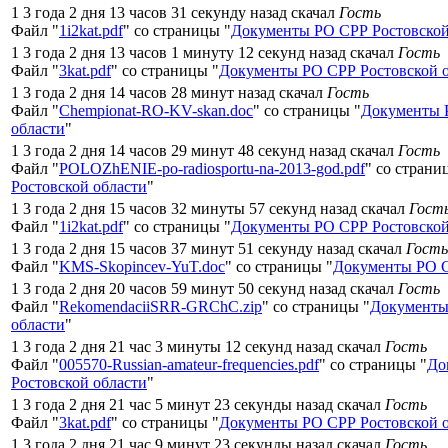
1 3 года 2 дня 13 часов 31 секунду назад скачал
Гость
Файл "
1i2kat.pdf
" со страницы "
Документы РО СРР Ростовской
1 3 года 2 дня 13 часов 1 минуту 12 секунд назад скачал
Гость
Файл "
3kat.pdf
" со страницы "
Документы РО СРР Ростовской 
1 3 года 2 дня 14 часов 28 минут назад скачал
Гость
Файл "
Chempionat-RO-KV-skan.doc
" со страницы "
Документы 
области
"
1 3 года 2 дня 14 часов 29 минут 48 секунд назад скачал
Гость
Файл "
POLOZhENIE-po-radiosportu-na-2013-god.pdf
" со страни
Ростовской области
"
1 3 года 2 дня 15 часов 32 минуты 57 секунд назад скачал
Гост
Файл "
1i2kat.pdf
" со страницы "
Документы РО СРР Ростовской
1 3 года 2 дня 15 часов 37 минут 51 секунду назад скачал
Гость
Файл "
KMS-Skopincev-YuT.doc
" со страницы "
Документы РО С
1 3 года 2 дня 20 часов 59 минут 50 секунд назад скачал
Гость
Файл "
RekomendaciiSRR-GRChC.zip
" со страницы "
Документы
области
"
1 3 года 2 дня 21 час 3 минуты 12 секунд назад скачал
Гость
Файл "
005570-Russian-amateur-frequencies.pdf
" со страницы "
До
Ростовской области
"
1 3 года 2 дня 21 час 5 минут 23 секунды назад скачал
Гость
Файл "
3kat.pdf
" со страницы "
Документы РО СРР Ростовской 
1 3 года 2 дня 21 час 9 минут 23 секунды назад скачал
Гость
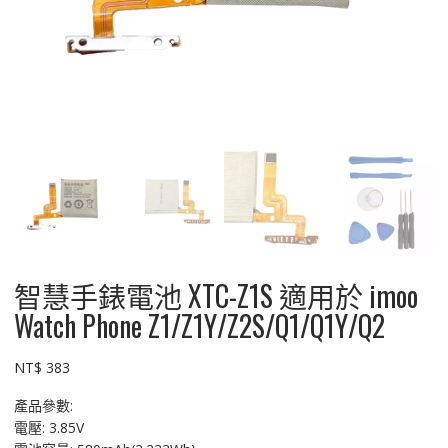
智慧手錶電池 XTC-Z1S 適用於 imoo
Watch Phone Z1/Z1Y/Z2S/Q1/Q1Y/Q2
NT$
383
產品參數:
電壓: 3.85V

################

_EXERCISE INSTRUCTIONS_: For each record above, write it out exactly and omit any picture.

_SOLUTION BELOW_:
1 3 года 2 дня 13 часов 31 секунду назад скачал
Гость
Файл "
1i2kat.pdf
" со страницы "
Документы РО СРР Ростовской
1 3 года 2 дня 13 часов 1 минуту 12 секунд назад скачал
Гость
Файл "
3kat.pdf
" со страницы "
Документы РО СРР Ростовской 
1 3 года 2 дня 14 часов 28 минут назад скачал
Гость
Файл "
Chempionat-RO-KV-skan.doc
" со страницы "
Документы 
области
"
1 3 года 2 дня 14 часов 29 минут 48 секунд назад скачал
Гость
Файл "
POLOZhENIE-po-radiosportu-na-2013-god.pdf
" со страни
Ростовской области
"
1 3 года 2 дня 15 часов 32 минуты 57 секунд назад скачал
Гост
Файл "
1i2kat.pdf
" со страницы "
Документы РО СРР Ростовской
1 3 года 2 дня 15 часов 37 минут 51 секунду назад скачал
Гость
Файл "
KMS-Skopincev-YuT.doc
" со страницы "
Документы РО С
1 3 года 2 дня 20 часов 59 минут 50 секунд назад скачал
Гость
Файл "
RekomendaciiSRR-GRChC.zip
" со страницы "
Документы
области
"
1 3 года 2 дня 21 час 3 минуты 12 секунд назад скачал
Гость
Файл "
005570-Russian-amateur-frequencies.pdf
" со страницы "
До
Ростовской области
"
1 3 года 2 дня 21 час 5 минут 23 секунды назад скачал
Гость
Файл "
3kat.pdf
" со страницы "
Документы РО СРР Ростовской 
1 3 года 2 дня 21 час 9 минут 23 секунды назад скачал
Гость
智慧手錶電池 XTC-Z1S 適用於 imoo
Watch Phone Z1/Z1Y/Z2S/Q1/Q1Y/Q2
NT$
383
產品參數:
電壓: 3.85V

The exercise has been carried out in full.